López considers the musical’s premiere “divine timing.”
“This story is coming out exactly at this time when we need a story to change the narrative about immigrants being criminals,” said López, referring to the Trump administration’s latest attempt to mass deport immigrants to El Salvador’s notorious prisons without due process.
“It takes getting to Broadway to change culture,” López added, with a nod to the cultural impact that Jonathan Larson’s 1996 musical “Rent” had on the national conversation surrounding HIV/AIDS.
On the first day of production rehearsal, López gave an emotional speech about why she felt called to write “Real Women Have Curves” 37 years ago. Born in San Luis Potosí, Mexico, López based much of the story on her own experience as an undocumented young woman.
“I knew there was something magical and special about this moment in my life,” López told the cast. “This story matters even if the whole world says you’re replaceable, you don’t matter, you’re not even human. There was a part of me that said, ‘No, I am human.’”
Like the character Ana, who leaves Boyle Heights to follow her dreams in the Big Apple, López moved to New York City at 18 years old. She attended the INTAR (International Arts Relations) Hispanic Playwrights in Residence Laboratory; led by Cuban American playwright María Irene Fornés, it was where she began formalizing her ideas into a play, also called “Real Women Have Curves.”
“I wanted to fight for my humanity and write about my humanity,” López recalled, “and about what it is to be a real human being and a woman.”
Her first stage drama would premiere in 1990 at the Mission Cultural Center in San Francisco, with various productions taking place across the country thereafter, including in San Diego, San Antonio, Chicago and Los Angeles. In 1998, it caught the attention of film producer George LaVoo, who later approached López about adapting it for film. Together, they co-wrote the script.
With HBO supporting the production, America Ferrera, then 17, was cast as Ana — her biggest film role yet, after appearing in Disney sports comedy “Gotta Kick It Up!” Lupe Ontiveros, who performed in stage productions of the play and in various Gregory Nava films, was cast as Carmen.
“She reminds me of my mom,” said López.
The 2002 film, directed by Patricia Cardoso, proved a hit at the Sundance Film Festival — it won the esteemed Audience Award for dramatic film. The onscreen mother-daughter pair, Ferrera and Ontiveros, jointly won the Special Jury Prize for acting.
Following the success of the film, there were a series of attempts to turn the beloved West Coast story into a musical, said López, but they fizzled out due to irreconcilable artistic differences. That was until she met Trujillo, the Tony Award-winning choreographer behind some of Broadway’s most popular productions: “Memphis,” “Jersey Boys,” “On Your Feet!” and “Ain’t Too Proud.”
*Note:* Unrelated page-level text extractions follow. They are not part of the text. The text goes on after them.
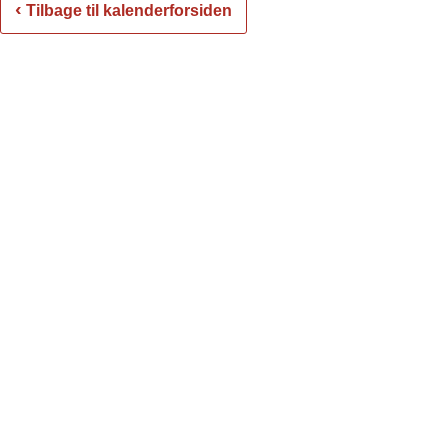
‹
Tilbage til kalenderforsiden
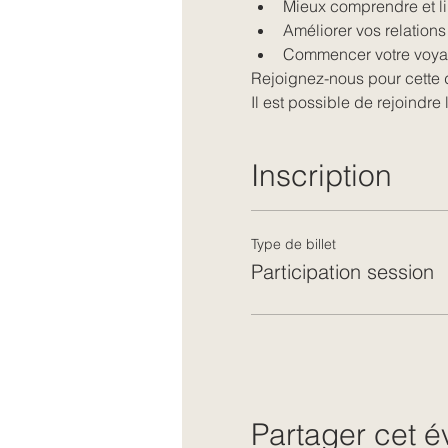
Mieux comprendre et li
Améliorer vos relations
Commencer votre voyag
Rejoignez-nous pour cette d
Il est possible de rejoindre
Inscription
Type de billet
Participation session
Partager cet 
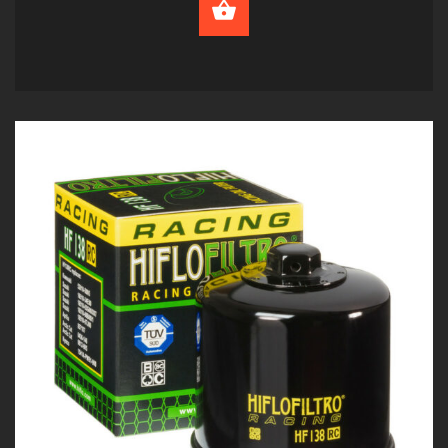
ADD TO CART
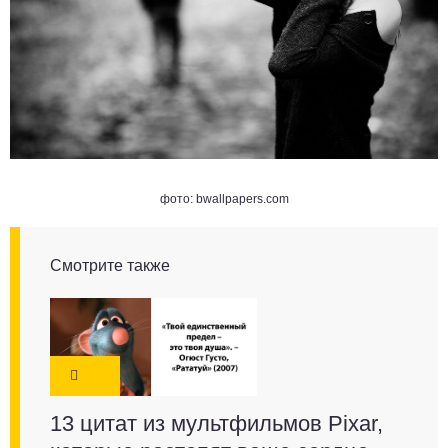
фото:
bwallpapers.com
Смотрите также
13 цитат из мультфильмов Pixar,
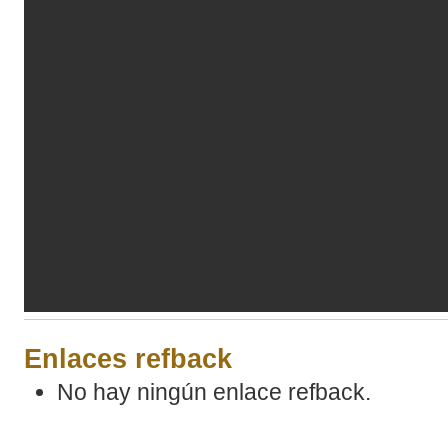
Enlaces refback
No hay ningún enlace refback.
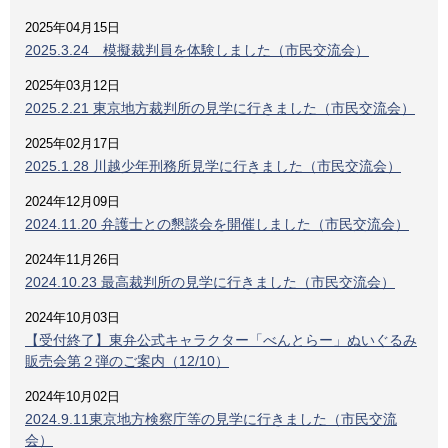
2025年04月15日
2025.3.24 模擬裁判員を体験しました（市民交流会）
2025年03月12日
2025.2.21 東京地方裁判所の見学に行きました（市民交流会）
2025年02月17日
2025.1.28 川越少年刑務所見学に行きました（市民交流会）
2024年12月09日
2024.11.20 弁護士との懇談会を開催しました（市民交流会）
2024年11月26日
2024.10.23 最高裁判所の見学に行きました（市民交流会）
2024年10月03日
【受付終了】東弁公式キャラクター「べんとらー」ぬいぐるみ
販売会第２弾のご案内（12/10）
2024年10月02日
2024.9.11東京地方検察庁等の見学に行きました（市民交流
会）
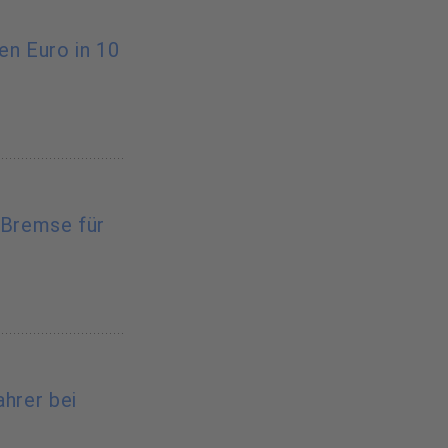
nen Euro in 10
-Bremse für
ahrer bei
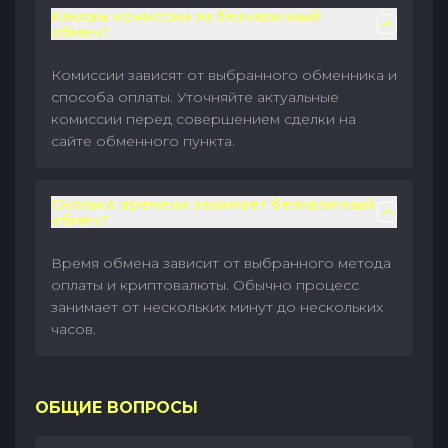
Каковы комиссии за безналичный
обмен?
Комиссии зависят от выбранного обменника и
способа оплаты. Уточняйте актуальные
комиссии перед совершением сделки на
сайте обменного пункта.
Сколько времени занимает безналичный
обмен?
Время обмена зависит от выбранного метода
оплаты и криптовалюты. Обычно процесс
занимает от нескольких минут до нескольких
часов.
ОБЩИЕ ВОПРОСЫ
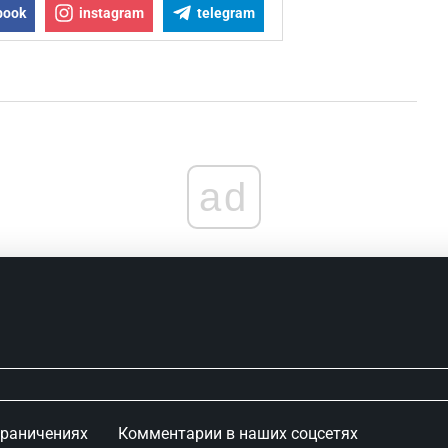
book
instagram
telegram
ad
граничениях
Комментарии в наших соцсетях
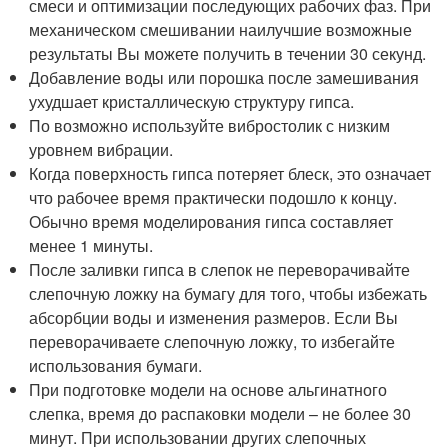
смеси и оптимизации последующих рабочих фаз. При
механическом смешивании наилучшие возможные
результаты Вы можете получить в течении 30 секунд.
Добавление воды или порошка после замешивания
ухудшает кристаллическую структуру гипса.
По возможно используйте вибростолик с низким
уровнем вибрации.
Когда поверхность гипса потеряет блеск, это означает
что рабочее время практически подошло к концу.
Обычно время моделирования гипса составляет
менее 1 минуты.
После заливки гипса в слепок не переворачивайте
слепочную ложку на бумагу для того, чтобы избежать
абсорбции воды и изменения размеров. Если Вы
переворачиваете слепочную ложку, то избегайте
использования бумаги.
При подготовке модели на основе альгинатного
слепка, время до распаковки модели – не более 30
минут. При использовании других слепочных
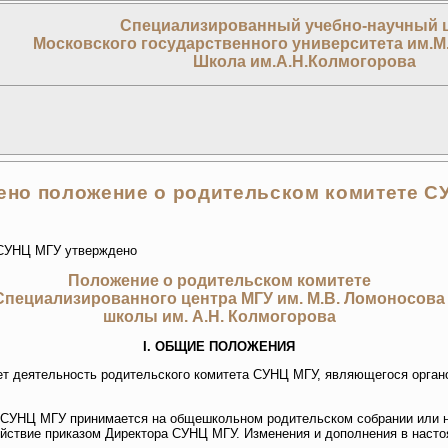
Специализированный учебно-научный 
Московского государственного университета им.М
Школа им.А.Н.Колмогорова
ено положение о родительском комитете С
а СУНЦ МГУ утверждено
Положение о родительском комитете
Специализированного центра МГУ им. М.В. Ломоносова
школы им. А.Н. Колмогорова
I. ОБЩИЕ ПОЛОЖЕНИЯ
ет деятельность родительского комитета СУНЦ МГУ, являющегося орга
е СУНЦ МГУ принимается на общешкольном родительском собрании или н
ействие приказом Директора СУНЦ МГУ. Изменения и дополнения в наст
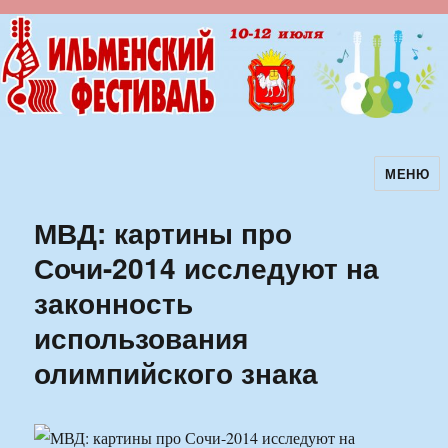
МЕНЮ
Ильменский фестиваль авторской
песни
МВД: картины про
Сочи-2014 исследуют на
законность
использования
олимпийского знака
Trujillo, who is originally from Cali, Colombia, was undocumented for several years in Toronto before moving to New York to pursue a career in musical theater choreography. López called the partnership “a match.”
“He’s the right director because I don’t have to explain to him the pain of being undocumented,” said López. “He understands how you suffer and feel invisible.”
The Broadway musical represents a full-circle moment for López, who once fantasized about “Real Women Have Curves” being on a marqueeduring her New York residency. She might have even manifested its destiny in one of the final scenes of the 2002 film, when Ana surfaces from the subway station and finds herself in front of the box office of a Broadway show.
The filming location was not intentional, López recalled — it was simply the closest subway station to LaVoo’s apartment— but something about that moment feels like kismet now.
“It is my story and it is my fate,” said López.